PDillis / stylegan3-fun

Modifications of the official PyTorch implementation of StyleGAN3. Let's easily generate images and videos with StyleGAN2/2-ADA/3!
Other
230 stars 36 forks source link

Start from pretrained at different resolution #24

Open EnricoBeltramo opened 2 years ago

EnricoBeltramo commented 2 years ago

Is your feature request related to a problem? Please describe. Is it possible to load a pretrained model at different resolution? I have a pretrained at 512x512 and I would start from it to train a new one at 256x256.

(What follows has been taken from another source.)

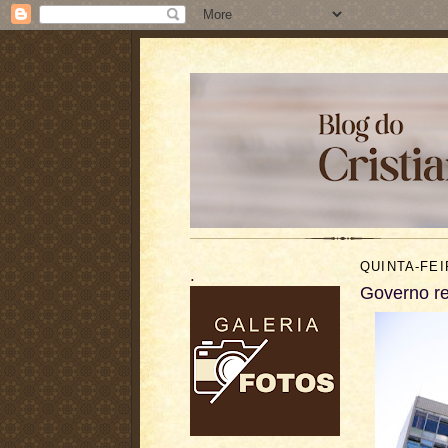
QUINTA-FEI
.
Governo re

Describe the solution you'd like Automatic recovery of previously trained layers, when they match

Describe alternatives you've considered Resize images, but train at 512 require too much time

PDillis commented 2 years ago

This is an interesting problem, but not too straight forward I'm afraid. What I think could be done is to start a new network, copy the weights at the resolution you want, leave the rest (if any) randomly initialized, then continue training hence. Note that this might not work in StyleGAN3, as both the number of channels and shapes of layers at the same 'resolution' will change depending on the final output resolution. For example, using FFHQU, the layers and shapes at 256x256 are (python generate.py images --network=ffhqu256 --cfg=stylegan3-r --seeds=0 --available-layers):

Name: input => Channels: 1024 => Size: [36, 36]
Name: L0_36_1024 => Channels: 1024 => Size: [36, 36]
Name: L1_36_1024 => Channels: 1024 => Size: [36, 36]
Name: L2_36_1024 => Channels: 1024 => Size: [36, 36]
Name: L3_52_1024 => Channels: 1024 => Size: [52, 52]
Name: L4_52_1024 => Channels: 1024 => Size: [52, 52]
Name: L5_84_1024 => Channels: 1024 => Size: [84, 84]
Name: L6_84_1024 => Channels: 1024 => Size: [84, 84]
Name: L7_148_724 => Channels: 724 => Size: [148, 148]
Name: L8_148_512 => Channels: 512 => Size: [148, 148]
Name: L9_148_362 => Channels: 362 => Size: [148, 148]
Name: L10_276_256 => Channels: 256 => Size: [276, 276]
Name: L11_276_181 => Channels: 181 => Size: [276, 276]
Name: L12_276_128 => Channels: 128 => Size: [276, 276]
Name: L13_256_128 => Channels: 128 => Size: [256, 256]
Name: L14_256_3 => Channels: 3 => Size: [256, 256]
Name: output => Channels: 3 => Size: [256, 256]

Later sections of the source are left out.